Hacker News new | ask | show | jobs
by halomru 3402 days ago
PDF is a perfectly fine and rich digital format. It also allows you to do proper copy and paste, which is much saner than anything paper offers.

Sure, PDF is a light on context clues for automation and is targeted purely at humans. But formats targeted at both computers and humans consistently fail (XML with accompanying XSLT comes to mind), and/or only have terrible tools for creating files (easily parsable, pretty HTML).

Either there is very little real demand or we consistently fail at making alternatives viable.

4 comments

> It also allows you to do proper copy and paste, which is much saner than anything paper offers.

Technically it does that, yes. Rarely do I see people taking advantage of it, though; most of the times I tried to copy some text out of PDF, the result had to undergo a significant cleanup before becoming usable.

I've had similar experiences, as well as worse; one PDF I got from a bank about my student loans a year or so back had ostensibly only text content, but none of it was even able to be selected.
PDF is not very fine. Copy-paste from PDF very often results in complete rubbish, even when it is not deliberately prevented (which the format allows, and then you have to do OCR).
People purposefully disallowing copy-paste isn't a problem with PDF: in other formats they would have embedded a picture, at least with PDF you get the other advantages of proper text: infinite zoom and great compression.

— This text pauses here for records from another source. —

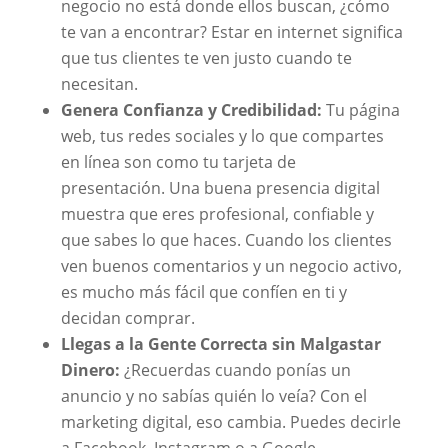
negocio no está donde ellos buscan, ¿cómo
te van a encontrar? Estar en internet significa
que tus clientes te ven justo cuando te
necesitan.
Genera Confianza y Credibilidad:
Tu página
web, tus redes sociales y lo que compartes
en línea son como tu tarjeta de
presentación. Una buena presencia digital
muestra que eres profesional, confiable y
que sabes lo que haces. Cuando los clientes
ven buenos comentarios y un negocio activo,
es mucho más fácil que confíen en ti y
decidan comprar.
Llegas a la Gente Correcta sin Malgastar
Dinero:
¿Recuerdas cuando ponías un
anuncio y no sabías quién lo veía? Con el
marketing digital, eso cambia. Puedes decirle
a Facebook, Instagram o a Google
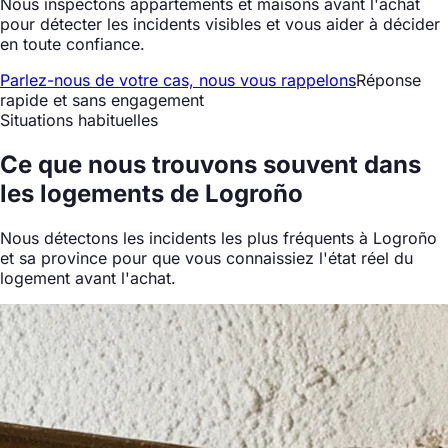
Nous inspectons appartements et maisons avant l'achat
pour détecter les incidents visibles et vous aider à décider
en toute confiance.
Parlez-nous de votre cas, nous vous rappelons
Réponse
rapide et sans engagement
Situations habituelles
Ce que nous
trouvons souvent
dans
les logements de Logroño
Nous détectons les incidents les plus fréquents à Logroño
et sa province pour que vous connaissiez l'état réel du
logement avant l'achat.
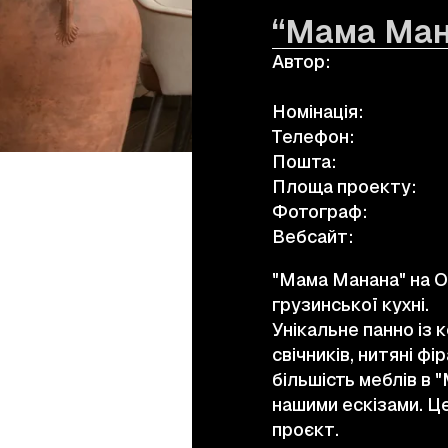
“Мама Ман
Автор:
а.harusova@gmail.com
Номінація:
Телефон:
Пошта:
Площа проекту:
Фотограф:
Вебсайт:
"Мама Манана" на О
грузинської кухні.
Унікальне панно із 
свічників, нитяні фі
більшість меблів в 
нашими ескізами. Це
проєкт.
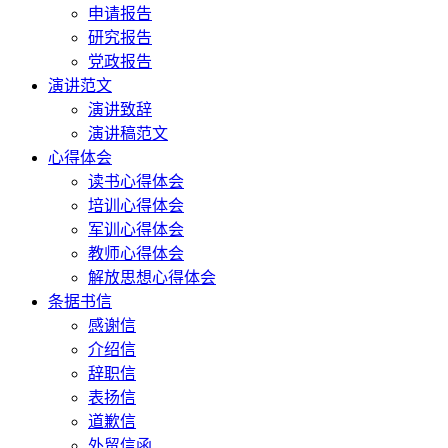
申请报告
研究报告
党政报告
演讲范文
演讲致辞
演讲稿范文
心得体会
读书心得体会
培训心得体会
军训心得体会
教师心得体会
解放思想心得体会
条据书信
感谢信
介绍信
辞职信
表扬信
道歉信
外贸信函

Sadly there's also a lot of PDFs that are little more than a picture collection that looks like text, but that's hardly the file format's fault.

It really is a problem with PDF that it's too easy to get a file where copy and paste yields a different result than what's displayed. But this varies widely with the software used for creating the file (e.g. latex ligatures never work in copy-paste)

When the PDF is a picture collection that looks like text that's when PDF is being used correctly, because that's when something was scanned out of paper and put on a paper-like format for computers, PDF.

When people write text and data and tables on the computer then put it on a paper-like format to share that's when the problem happens.

Have you ever actually tried to parse PDF with software? It's a sheer nightmare. PDF often gets produced from text processors that have very rich format information. PDF strips it all out and then you somehow have to recreate it.
PDF has no paragraphs, often not even words. No concept of font notes. It doesn't flow well with different screen sizes.

If you designed a real bad format on purpose, it would be hard to top PDF. Maybe Photoshop files are worse.

Have you seen the spec for .doc and .xls ?
I don't even want to know :)
Oh, you really do! The format for COM object based documents like XLS and DOC is actually a FAT filesystem: https://en.wikipedia.org/wiki/Compound_File_Binary_Format
HTML is a viable alternative. And it is something everyone can parse easily, better yet if the data is tagged with classes somehow.
That's something that should be pushed by the developer community, I think. Perhaps having an HTML client for people who nowadays use PDF writers and readers, with the option to tag data in some easily parseable format (if the data isn't already coming in a table).

This should output a single file and ideally it should have some way of ensuring the author it won't be modified unnoticed (that's one of the features common people use PDF for, today, they think it is something no one can modify) -- perhaps signing it with a key from Keybase would work in the mid term.

https://github.com/iffy/lhtml has something going in this direction.

epub is html-based, and their standards body recently got absorbed by the W3C. I think it would be a fine replacement for some of the uses that PDF gets (such as distributing research papers). Unfortunately I don't see it happening any time soon, PDF is so ubiquitous right now and there's very few tools that let you "save to epub". Chicken & egg.